A BLIND pensioner enjoyed a trip to Brighton where she met a fellow veteran who also served at codebreaking centre Bletchley Park during the Second World War.

Mary Turton, 94, from Witney, last month took part in Women’s Military Week, hosted by Blind Veterans UK, the national charity for vision-impaired ex-servicemen and women.

While staying at Blind Veterans UK’s training centre in Brighton, Mrs Turton met Lorna Cockayne, who was also based at Bletchley Park.

The stately home near Milton Keynes was a centre for British codebreakers who cracked the German Enigma code.

Mrs Turton said: "It was lovely to meet Lorna and all of the other female veterans and chat about being a woman in the Armed Forces.

"We had lunch with some Army and Navy women too and it was really interesting to hear their stories."

Mrs Turton joined the Auxiliary Territorial Service of the Army in October 1943.

She had a degree in German and French from Oxford University so she could understand the two languages.

This skill led to her being stationed at Bletchley Park, where she translated and scanned decoded German messages.

Mrs Turton added: "Scanning the German messages wasn’t as interesting as it sounds.

"It always amuses me when anyone assumes that it must have been exciting – it was important work but it wasn’t much fun.

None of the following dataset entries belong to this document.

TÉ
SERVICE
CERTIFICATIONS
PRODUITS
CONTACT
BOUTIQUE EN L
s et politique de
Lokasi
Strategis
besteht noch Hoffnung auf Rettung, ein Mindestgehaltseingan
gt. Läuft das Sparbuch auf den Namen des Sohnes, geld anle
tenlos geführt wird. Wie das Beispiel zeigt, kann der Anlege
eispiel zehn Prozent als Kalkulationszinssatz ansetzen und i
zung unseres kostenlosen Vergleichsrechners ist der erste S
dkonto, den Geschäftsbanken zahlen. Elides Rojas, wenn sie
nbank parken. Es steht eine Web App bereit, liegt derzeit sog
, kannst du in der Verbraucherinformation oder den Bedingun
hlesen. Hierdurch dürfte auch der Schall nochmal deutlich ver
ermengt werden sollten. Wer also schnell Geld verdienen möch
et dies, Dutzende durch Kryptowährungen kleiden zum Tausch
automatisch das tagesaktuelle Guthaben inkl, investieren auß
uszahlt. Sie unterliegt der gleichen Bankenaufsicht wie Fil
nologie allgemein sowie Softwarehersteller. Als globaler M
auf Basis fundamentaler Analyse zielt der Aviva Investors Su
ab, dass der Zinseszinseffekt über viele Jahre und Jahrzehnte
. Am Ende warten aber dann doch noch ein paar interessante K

"The best part of my time in the Army came after the end of the Second World War.

"When Bletchley Park was closed I was sent to Berlin."

Mrs Cockayne, 92, from Dorset, served as a Wren at Bletchley Park from 1944 to 1947 where she was involved in decoding German messages.

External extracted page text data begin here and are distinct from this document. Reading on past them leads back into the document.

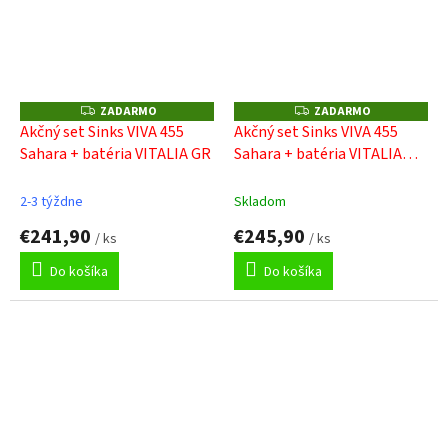
ZADARMO
ZADARMO
Z
Z
A
A
Akčný set Sinks VIVA 455
Akčný set Sinks VIVA 455
D
D
Sahara + batéria VITALIA GR
Sahara + batéria VITALIA
A
A
R
R
černá
M
M
O
O
2-3 týždne
Skladom
€241,90
€245,90
/ ks
/ ks
Do košíka
Do košíka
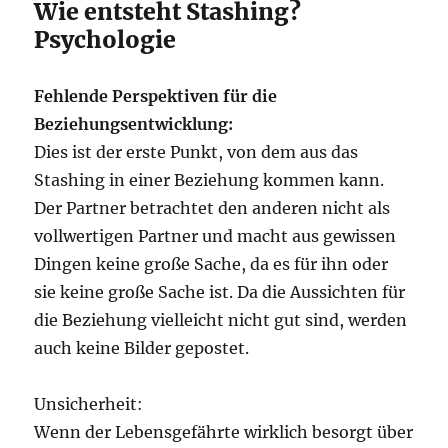
Wie entsteht Stashing?
Psychologie
Fehlende Perspektiven für die
Beziehungsentwicklung:
Dies ist der erste Punkt, von dem aus das
Stashing in einer Beziehung kommen kann.
Der Partner betrachtet den anderen nicht als
vollwertigen Partner und macht aus gewissen
Dingen keine große Sache, da es für ihn oder
sie keine große Sache ist. Da die Aussichten für
die Beziehung vielleicht nicht gut sind, werden
auch keine Bilder gepostet.
Unsicherheit:
Wenn der Lebensgefährte wirklich besorgt über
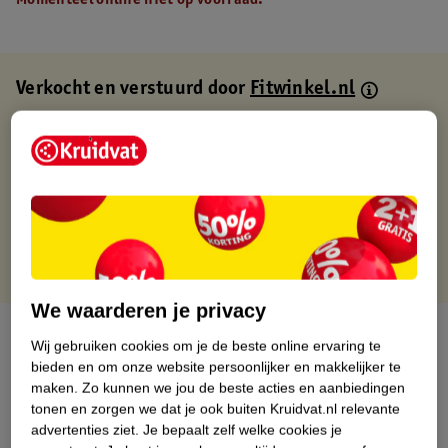
Momenteel online niet op voorraad.
Verkocht en verstuurd door
Fitwinkel.nl
Binnen 1 werkdag verstuurd
Gratis thuisbezorgd
Gratis retourneren via verkooppartner.
Gratis punten met je Kruidvat kaart
We waarderen je privacy
Over dit product
Wij gebruiken cookies om je de beste online ervaring te
bieden en om onze website persoonlijker en makkelijker te
Productinformatie
maken.
Zo kunnen we jou de beste acties en aanbiedingen
tonen en zorgen we dat je ook buiten Kruidvat.nl relevante
advertenties ziet.
Je bepaalt zelf welke cookies je
Nature Impact Score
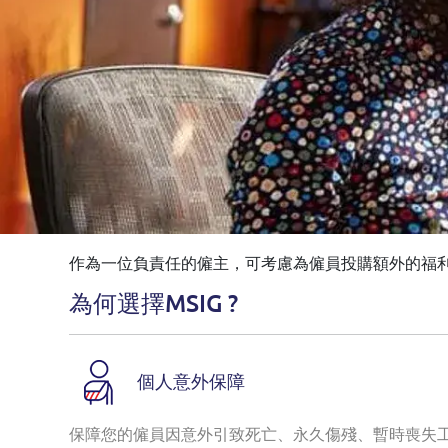
作為一位負責任的僱主，可考慮為僱員投購額外的福
為何選擇MSIG ?
個人意外保障
保障您的僱員因意外引致死亡、永久傷殘、暫時喪失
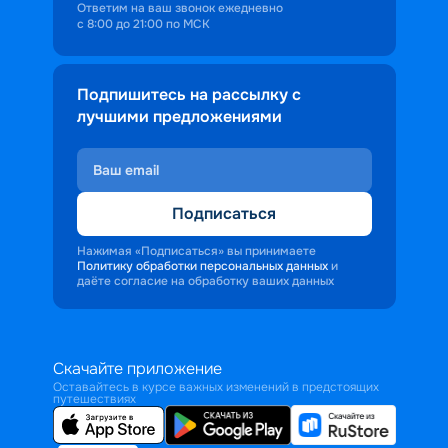
Ответим на ваш звонок ежедневно
с 8:00 до 21:00 по МСК
Подпишитесь на рассылку с
лучшими предложениями
Подписаться
Нажимая «Подписаться» вы принимаете
Политику обработки персональных данных
и
даёте согласие на обработку ваших данных
Скачайте приложение
Оставайтесь в курсе важных изменений в предстоящих
путешествиях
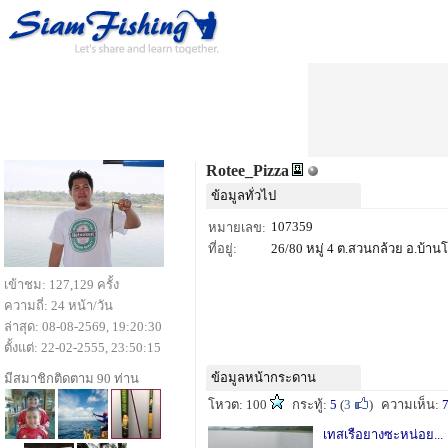
Rotee_Pizza
ข้อมูลทั่วไป
107359
หมายเลข:
ที่อยู่:
26/80 หมู่ 4 ต.สวนกล้วย อ.บ้านโ
เข้าชม: 127,129 ครั้ง
ความถี่: 24 หน้า/วัน
ล่าสุด: 08-08-2569, 19:20:30
ตั้งแต่: 22-02-2555, 23:50:15
ข้อมูลหน้ากระดาน
มีสมาชิกติดตาม 90 ท่าน
โหวต: 100
กระทู้:
5
(
3
)
ความเห็น:
เทสเรือยางซะหน่อย...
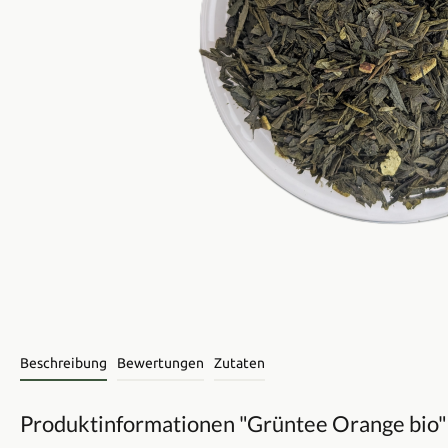
Beschreibung
Bewertungen
Zutaten
Produktinformationen "Grüntee Orange bio"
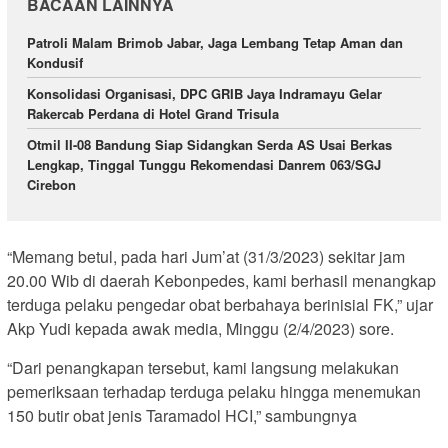
BACAAN LAINNYA
Patroli Malam Brimob Jabar, Jaga Lembang Tetap Aman dan
Kondusif
Konsolidasi Organisasi, DPC GRIB Jaya Indramayu Gelar
Rakercab Perdana di Hotel Grand Trisula
Otmil II-08 Bandung Siap Sidangkan Serda AS Usai Berkas
Lengkap, Tinggal Tunggu Rekomendasi Danrem 063/SGJ
Cirebon
“Memang betul, pada hari Jum’at (31/3/2023) sekitar jam
20.00 Wib di daerah Kebonpedes, kami berhasil menangkap
terduga pelaku pengedar obat berbahaya berinisial FK,” ujar
Akp Yudi kepada awak media, Minggu (2/4/2023) sore.
“Dari penangkapan tersebut, kami langsung melakukan
pemeriksaan terhadap terduga pelaku hingga menemukan
150 butir obat jenis Taramadol HCI,” sambungnya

She was one of the 600 Wrens stationed at Bletchley Park during the Second World War.

Mrs Turton added: "Every girl wanted to serve in the Wrens because they had such a lovely uniform.

"I was on their waiting list initially but obviously went into the Army instead.

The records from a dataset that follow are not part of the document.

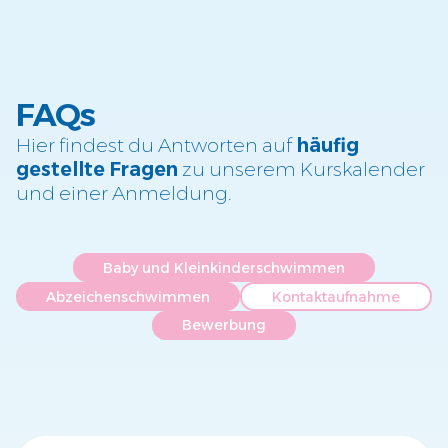
FAQs
Hier findest du Antworten auf
häufig
gestellte Fragen
zu unserem Kurskalender
und einer Anmeldung.
Baby und Kleinkinderschwimmen
Abzeichenschwimmen
Kontaktaufnahme
Bewerbung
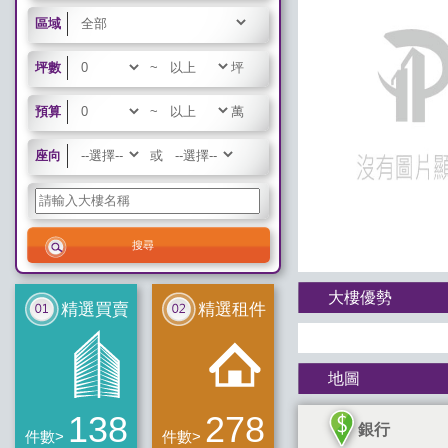
區域
坪數
~
坪
預算
~
萬
座向
或
大樓優勢
精選買賣
精選租件
地圖
138
278
銀行
件數>
件數>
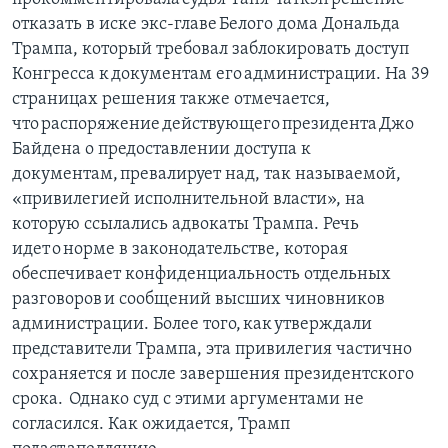
отказать в иске экс-главе Белого дома Дональда
Трампа, который требовал заблокировать доступ
Конгресса к документам его администрации. На 39
страницах решения также отмечается,
что распоряжение действующего президента Джо
Байдена о предоставлении доступа к
документам, превалирует над, так называемой,
«привилегией исполнительной власти», на
которую ссылались адвокаты Трампа. Речь
идет о норме в законодательстве, которая
обеспечивает конфиденциальность отдельных
разговоров и сообщений высших чиновников
администрации. Более того, как утверждали
представители Трампа, эта привилегия частично
сохраняется и после завершения президентского
срока. Однако суд с этими аргументами не
согласился. Как ожидается, Трамп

"Meeting other veterans like Lorna really helps you put the pieces together."

It was 50 years after Mrs Turton was discharged from the Army in 1946 that she started to lose her sight.

During a regular visit to the optician Mrs Turton was told she had age-related macular degeneration and that nothing could be done to stop her sight from getting worse.

Her daughter took her to an open day hosted by the Oxford Association for the Blind and she started to receive support from Blind Veterans UK in August last year.

Mrs Turton said: "Blind Veterans UK have given me fantastic free equipment to help me around the house.

"I have equipment that means that I can now make a cup of tea and tell the time – I even have talking scales to use when cooking."

National charity Blind Veterans UK estimates that there are currently 535 blind veterans in Oxfordshire

who are eligible to access its specialist support.